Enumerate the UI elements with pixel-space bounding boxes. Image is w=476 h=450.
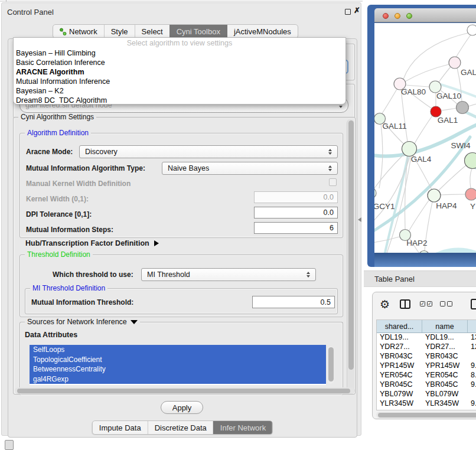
aracne-mode-value: Discovery — [85, 148, 118, 156]
tab-label: Network — [69, 27, 97, 36]
table-row[interactable]: YDR27...YDR27...12 — [377, 343, 476, 352]
network-node-gal10[interactable] — [429, 81, 441, 93]
dpi-tolerance-field[interactable]: 0.0 — [254, 207, 338, 219]
dropdown-item[interactable]: Dream8 DC_TDC Algorithm — [14, 96, 345, 105]
algorithm-dropdown-prompt: Select algorithm to view settings — [14, 39, 345, 48]
restore-panel-icon[interactable] — [5, 440, 14, 450]
close-panel-icon[interactable]: ✗ — [354, 6, 360, 15]
mi-steps-field[interactable]: 6 — [254, 222, 338, 234]
table-row[interactable]: YIL052CYIL052C9. — [377, 409, 476, 410]
panel-splitter-handle[interactable] — [358, 217, 361, 222]
attribute-list-item[interactable]: SelfLoops — [30, 345, 326, 355]
network-graph[interactable]: GALGAL80GAL10GAL1GAL11GAL4SWI4GCY1HAP4YH… — [374, 23, 476, 253]
network-edge-thick — [465, 112, 476, 121]
cyni-algorithm-settings-group: Cyni Algorithm Settings Algorithm Defini… — [13, 117, 356, 394]
network-node-gal4[interactable] — [402, 142, 417, 156]
minimize-window-icon[interactable] — [395, 13, 400, 19]
table-horizontal-scrollbar[interactable] — [376, 412, 476, 418]
which-threshold-label: Which threshold to use: — [53, 270, 133, 279]
dropdown-item[interactable]: Basic Correlation Inference — [14, 58, 345, 67]
expand-right-icon — [154, 240, 159, 246]
tab-infer-network[interactable]: Infer Network — [213, 421, 272, 434]
settings-horizontal-scrollbar[interactable] — [15, 387, 355, 394]
attribute-list-item[interactable]: gal4RGexp — [30, 374, 326, 384]
network-node-pink1[interactable] — [449, 57, 461, 69]
app-top-divider — [6, 0, 6, 2]
attribute-list-item[interactable]: TopologicalCoefficient — [30, 355, 326, 365]
split-column-icon[interactable] — [400, 299, 410, 309]
mi-threshold-field[interactable]: 0.5 — [252, 296, 335, 308]
network-node-salmon1[interactable] — [465, 188, 476, 200]
tab-impute-data[interactable]: Impute Data — [93, 421, 148, 434]
mi-threshold-label: Mutual Information Threshold: — [31, 298, 133, 306]
tab-discretize-data[interactable]: Discretize Data — [148, 421, 213, 434]
settings-vertical-scrollbar[interactable] — [347, 119, 354, 392]
network-window-titlebar[interactable] — [374, 8, 476, 22]
which-threshold-value: MI Threshold — [147, 270, 190, 279]
table-row[interactable]: YBL079WYBL079W — [377, 390, 476, 399]
manual-kernel-checkbox[interactable] — [329, 178, 337, 186]
table-cell: YER054C — [377, 371, 422, 380]
table-row[interactable]: YBR043CYBR043C — [377, 352, 476, 361]
table-cell: YBR043C — [422, 352, 468, 361]
network-edge — [441, 108, 457, 110]
table-row[interactable]: YLR345WYLR345W9. — [377, 399, 476, 409]
network-node-green1[interactable] — [465, 153, 476, 169]
table-cell: YBR045C — [422, 380, 468, 390]
apply-button[interactable]: Apply — [161, 401, 203, 414]
which-threshold-combo[interactable]: MI Threshold — [141, 268, 316, 281]
attribute-list-item[interactable]: BetweennessCentrality — [30, 364, 326, 374]
zoom-window-icon[interactable] — [406, 13, 412, 19]
table-row[interactable]: YPR145WYPR145W9. — [377, 361, 476, 371]
settings-hscroll-thumb[interactable] — [17, 389, 350, 393]
table-row[interactable]: YDL19...YDL19...13 — [377, 333, 476, 343]
sources-group-title[interactable]: Sources for Network Inference — [25, 318, 140, 326]
gear-icon[interactable]: ⚙ — [380, 298, 390, 311]
network-canvas[interactable]: GALGAL80GAL10GAL1GAL11GAL4SWI4GCY1HAP4YH… — [374, 23, 476, 253]
table-panel-title: Table Panel — [374, 275, 415, 283]
dropdown-item[interactable]: Bayesian – Hill Climbing — [14, 48, 345, 58]
aracne-mode-combo[interactable]: Discovery — [79, 145, 338, 158]
dpi-tolerance-label: DPI Tolerance [0,1]: — [26, 210, 92, 219]
column-header[interactable] — [468, 320, 476, 332]
network-icon — [60, 28, 67, 35]
float-panel-icon[interactable] — [345, 9, 351, 15]
table-row[interactable]: YBR045CYBR045C9. — [377, 380, 476, 390]
attr-list-scrollbar[interactable] — [327, 346, 334, 384]
tab-jactivemnodules[interactable]: jActiveMNodules — [227, 25, 298, 38]
collapse-down-icon — [131, 320, 138, 324]
network-node-gray1[interactable] — [457, 102, 469, 114]
tab-network[interactable]: Network — [53, 25, 104, 38]
tab-cyni-toolbox[interactable]: Cyni Toolbox — [169, 25, 227, 38]
unchecked-pair-icon[interactable] — [440, 301, 452, 306]
network-node-gcy1[interactable] — [374, 188, 376, 198]
mi-type-combo[interactable]: Naive Bayes — [162, 162, 338, 175]
attr-list-scroll-thumb[interactable] — [328, 347, 334, 381]
network-node-hap4[interactable] — [428, 189, 441, 202]
dropdown-item[interactable]: Bayesian – K2 — [14, 86, 345, 96]
table-row[interactable]: YER054CYER054C8. — [377, 371, 476, 380]
dropdown-item[interactable]: Mutual Information Inference — [14, 77, 345, 86]
network-view-window[interactable]: GALGAL80GAL10GAL1GAL11GAL4SWI4GCY1HAP4YH… — [367, 5, 476, 267]
mi-threshold-group: MI Threshold Definition Mutual Informati… — [25, 288, 338, 314]
tab-content-panel: galFiltered.sif default node Select algo… — [8, 38, 357, 438]
table-cell: YBR043C — [377, 352, 422, 361]
control-panel: Control Panel ✗ NetworkStyleSelectCyni T… — [1, 2, 361, 436]
tab-select[interactable]: Select — [135, 25, 169, 38]
network-node-top[interactable] — [467, 25, 476, 35]
table-hscroll-thumb[interactable] — [378, 413, 476, 418]
tab-style[interactable]: Style — [104, 25, 135, 38]
kernel-width-field[interactable]: 0.0 — [254, 191, 338, 203]
checked-pair-icon[interactable]: ✓✓ — [420, 301, 432, 306]
close-window-icon[interactable] — [383, 13, 389, 19]
column-header[interactable]: shared... — [377, 320, 422, 332]
node-label: GAL10 — [436, 92, 461, 100]
table-cell: YLR345W — [422, 399, 468, 409]
column-header[interactable]: name — [422, 320, 468, 332]
hub-tf-definition-toggle[interactable]: Hub/Transcription Factor Definition — [25, 239, 159, 247]
table-panel-titlebar: Table Panel — [364, 270, 476, 287]
dropdown-item[interactable]: ARACNE Algorithm — [14, 67, 345, 77]
kernel-width-label: Kernel Width (0,1): — [26, 195, 89, 203]
settings-vscroll-thumb[interactable] — [348, 120, 354, 370]
partial-toolbar-icon[interactable] — [471, 299, 476, 309]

··········

■ **Task objective**: State only how many lines above hold the string "header".

■ **Task result**: 3